By Dr. Mike Walden
With the holiday season upon us, it is appropriate that pie is on my mind. Incidentally, my favorite is lemon meringue. But today’s column is about a different kind of pie – the economic pie.
Economic pie is a term often used to describe the size of the economy. Over time, economists and others track how the economic pie is growing. The slices of the pie then refer to how individuals share in the aggregate economy and its changing size. Is everyone’s slice increasing, or do some people get bigger slices while others are stuck with smaller slices. The formal term for the slices is “income distribution”.
These two concepts – economic growth and income distribution – are at the heart of many of our policy debates about topics such as taxes, regulations, government spending and financial support for households and businesses. Often in these discussions some groups will put more importance on economic growth, while others will consider income distribution to be the dominant concern.
But before we can examine and debate economic growth and income distribution, we have to have good measures of them. Recently I took on the task of developing such measures for North Carolina.
I developed an index of economic growth in the state based on three individual measures: the growth rate in the value of total production of goods and services (“GDP” for technical readers), the growth rate in income per person and the growth rate in jobs. The first two measures are adjusted for inflation so they are calibrated in dollars of equal purchasing power over time.
Generating an index of income distribution was more complex. First, I divided the industries where people work into three groups: high-paying, middle-paying and low-paying. Fortunately, there was consistency in the groupings over time. From these groups I created an index based on several measures comparing the average earnings in each group and also the number of workers in each group. Increases in the earnings of low-paying and middle-paying workers relative to high-paying workers, as well as increases in the numbers of high-paying and middle-paying workers relative to low-paying workers, were considered to indicate a broadening of the income distribution.
I call the economic growth index for North Carolina, NC-GROWTH, and I dub the state income distribution measure, NC-SHARE. I was able to generate both indices annually from 1997 to 2020.
What do the indices tell us about the growth of North Carolina’s economic pie and the distribution of that pie to high-paying, middle-paying and low-paying workers?
The good news is that NC-GROWTH was positive for 16 of the 24 years from 1997 to 2020. NC-GROWTH was negative in years close to or during an official recession, such as in the early and late 2000s as well as during 2020, the year of the COVID-19 recession.
The findings for NC-SHARE are more complicated. The index fell on trend from 1997 to 2016, due mainly to a shift out of middle-paying jobs to low-paying jobs. However, since 2016 and including 2020, these trends reversed and NC-SHARE rose. There also was a modest increase in the relative earnings of low-paying compared to high-paying jobs in recent years.

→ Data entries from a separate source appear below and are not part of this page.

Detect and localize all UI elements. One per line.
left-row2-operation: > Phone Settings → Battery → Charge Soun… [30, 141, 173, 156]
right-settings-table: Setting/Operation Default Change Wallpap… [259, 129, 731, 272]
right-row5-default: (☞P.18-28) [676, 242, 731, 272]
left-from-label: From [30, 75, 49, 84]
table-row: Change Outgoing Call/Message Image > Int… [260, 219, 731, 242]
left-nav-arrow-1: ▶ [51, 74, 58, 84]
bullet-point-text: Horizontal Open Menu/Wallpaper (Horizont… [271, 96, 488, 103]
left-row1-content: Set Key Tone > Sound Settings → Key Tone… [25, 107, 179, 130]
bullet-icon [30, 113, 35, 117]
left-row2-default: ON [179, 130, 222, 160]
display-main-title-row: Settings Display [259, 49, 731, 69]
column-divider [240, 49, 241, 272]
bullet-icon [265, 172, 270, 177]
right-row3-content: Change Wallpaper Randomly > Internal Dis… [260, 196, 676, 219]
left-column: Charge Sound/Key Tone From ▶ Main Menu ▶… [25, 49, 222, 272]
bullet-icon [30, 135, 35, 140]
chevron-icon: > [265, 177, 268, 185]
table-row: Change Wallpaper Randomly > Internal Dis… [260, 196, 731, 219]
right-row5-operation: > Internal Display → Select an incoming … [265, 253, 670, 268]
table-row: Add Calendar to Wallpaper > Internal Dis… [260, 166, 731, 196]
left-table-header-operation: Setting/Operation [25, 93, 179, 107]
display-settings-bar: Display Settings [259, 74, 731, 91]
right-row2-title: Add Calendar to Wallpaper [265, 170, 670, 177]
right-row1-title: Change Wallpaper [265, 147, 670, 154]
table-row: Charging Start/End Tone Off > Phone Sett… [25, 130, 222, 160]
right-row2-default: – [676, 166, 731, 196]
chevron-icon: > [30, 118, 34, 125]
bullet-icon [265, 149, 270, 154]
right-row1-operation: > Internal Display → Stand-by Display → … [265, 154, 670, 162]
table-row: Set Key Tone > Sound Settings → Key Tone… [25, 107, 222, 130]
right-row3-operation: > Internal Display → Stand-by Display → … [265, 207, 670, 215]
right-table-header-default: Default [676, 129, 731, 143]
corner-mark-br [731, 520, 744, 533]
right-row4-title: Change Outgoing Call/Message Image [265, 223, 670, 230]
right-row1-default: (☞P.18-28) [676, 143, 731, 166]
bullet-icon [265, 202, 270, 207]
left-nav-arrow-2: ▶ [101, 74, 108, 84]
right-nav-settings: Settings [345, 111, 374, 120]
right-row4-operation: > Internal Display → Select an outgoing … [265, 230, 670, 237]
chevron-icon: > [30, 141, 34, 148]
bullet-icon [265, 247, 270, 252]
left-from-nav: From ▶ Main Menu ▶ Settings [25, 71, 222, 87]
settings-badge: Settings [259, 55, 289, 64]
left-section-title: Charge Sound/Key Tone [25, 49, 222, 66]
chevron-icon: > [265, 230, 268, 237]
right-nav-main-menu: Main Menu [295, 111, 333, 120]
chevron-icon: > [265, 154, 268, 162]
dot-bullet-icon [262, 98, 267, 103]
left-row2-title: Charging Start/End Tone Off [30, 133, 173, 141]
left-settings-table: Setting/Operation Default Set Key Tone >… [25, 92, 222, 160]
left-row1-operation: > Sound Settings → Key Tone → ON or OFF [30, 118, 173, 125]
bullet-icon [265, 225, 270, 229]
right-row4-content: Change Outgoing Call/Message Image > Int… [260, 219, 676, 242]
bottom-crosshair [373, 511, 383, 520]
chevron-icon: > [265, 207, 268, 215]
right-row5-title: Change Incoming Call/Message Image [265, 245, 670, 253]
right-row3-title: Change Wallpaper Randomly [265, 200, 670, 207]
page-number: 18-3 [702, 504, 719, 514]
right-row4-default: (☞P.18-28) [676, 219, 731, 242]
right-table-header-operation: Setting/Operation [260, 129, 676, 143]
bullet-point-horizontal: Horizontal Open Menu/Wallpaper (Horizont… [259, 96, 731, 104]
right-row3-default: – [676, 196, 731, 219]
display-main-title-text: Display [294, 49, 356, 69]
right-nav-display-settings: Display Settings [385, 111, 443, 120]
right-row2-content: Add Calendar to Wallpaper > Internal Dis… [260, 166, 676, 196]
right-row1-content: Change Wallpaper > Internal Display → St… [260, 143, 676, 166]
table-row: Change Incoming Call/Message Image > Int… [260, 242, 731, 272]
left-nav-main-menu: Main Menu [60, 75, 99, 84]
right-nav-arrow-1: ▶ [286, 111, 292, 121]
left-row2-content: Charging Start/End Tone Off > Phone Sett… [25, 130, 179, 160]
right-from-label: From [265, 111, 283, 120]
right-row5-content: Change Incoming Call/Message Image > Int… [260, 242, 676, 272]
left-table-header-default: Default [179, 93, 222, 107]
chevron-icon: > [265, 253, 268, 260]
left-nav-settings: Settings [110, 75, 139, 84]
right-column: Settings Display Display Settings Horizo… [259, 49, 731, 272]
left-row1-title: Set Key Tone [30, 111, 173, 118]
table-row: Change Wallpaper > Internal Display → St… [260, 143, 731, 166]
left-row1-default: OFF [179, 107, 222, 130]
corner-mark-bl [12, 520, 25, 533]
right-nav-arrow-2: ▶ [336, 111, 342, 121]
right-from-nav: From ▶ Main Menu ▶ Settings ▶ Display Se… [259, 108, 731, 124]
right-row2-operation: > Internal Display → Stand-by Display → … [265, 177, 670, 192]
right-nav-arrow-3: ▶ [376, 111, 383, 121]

The declines in NC-SHARE during 1997-2016 does not imply that the earnings of low-paying jobs were dropping while the earnings of high-paying and middle-paying jobs were climbing. Actually, the average earnings of all three groups rose over the time period, both before and after adjusting for inflation. However, the average earnings of high-paying jobs rose more than the average earnings of the other two groups.
My research revealed another interesting finding having to do with the relationship between the economic growth rate and the distribution of that growth. I found a strong relationship between one of the growth measures – the rate of growth in inflation-adjusted GDP (gross domestic product) and the income distribution index, NC-SHARE. A statistical measure showed over one-third of the changes in GDP and NC-SHARE were related, meaning they moved together (in technical lingo, they are “correlated”). Correlation does not necessarily imply causation, but there are some economists who argue that growing the economy faster is the best way to spread income gains among all workers.
Alternatively, there are other economists who claim the opposite – that spreading income gains among more workers, and particularly those at the lower pay scales, motivate harder and more productive work and therefore a faster growing economic pie.
I won’t solve this disagreement here. But I will say that both economic growth and the distribution of that growth in our state are very important. But is one more important than the other? You decide.
Walden is a William Neal Reynolds Distinguished Professor Emeritus at North Carolina State University.